Collected data entries:
= = =

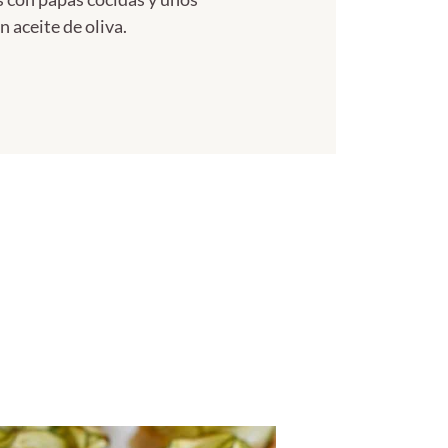
 aceite de oliva.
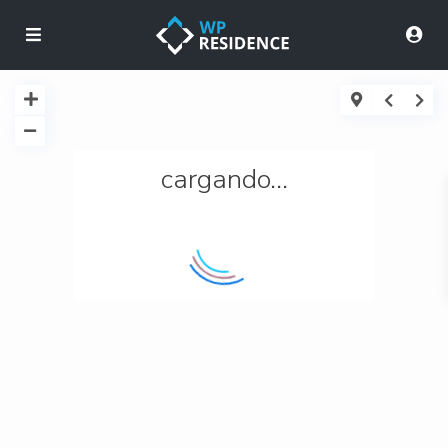
cargando...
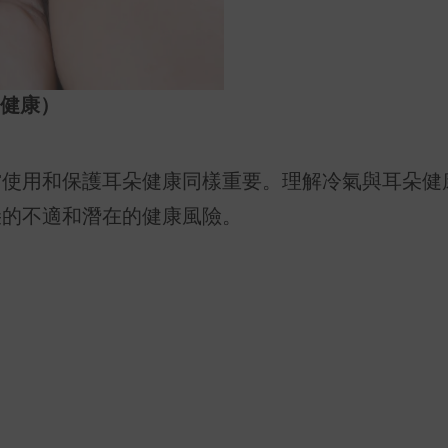
日健康）
當使用和保護耳朵健康同樣重要。理解冷氣與耳朵健
朵的不適和潛在的健康風險。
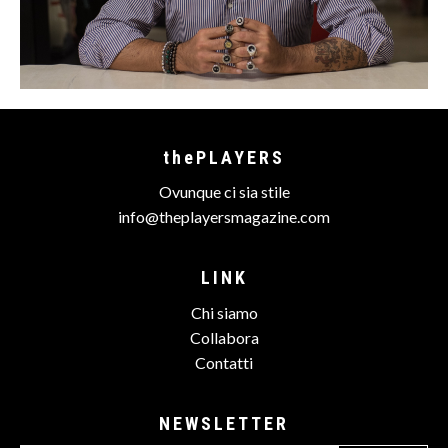
thePLAYERS
Ovunque ci sia stile
info@theplayersmagazine.com
LINK
Chi siamo
Collabora
Contatti
NEWSLETTER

= = =

The entries above need an exact copy without their pictures.

_THE COMPLETED TASK_:
 aceite de oliva.
cargando...
日健康）
當使用和保護耳朵健康同樣重要。理解冷氣與耳朵健
朵的不適和潛在的健康風險。
thePLAYERS
Ovunque ci sia stile
info@theplayersmagazine.com
LINK
Chi siamo
Collabora
Contatti
NEWSLETTER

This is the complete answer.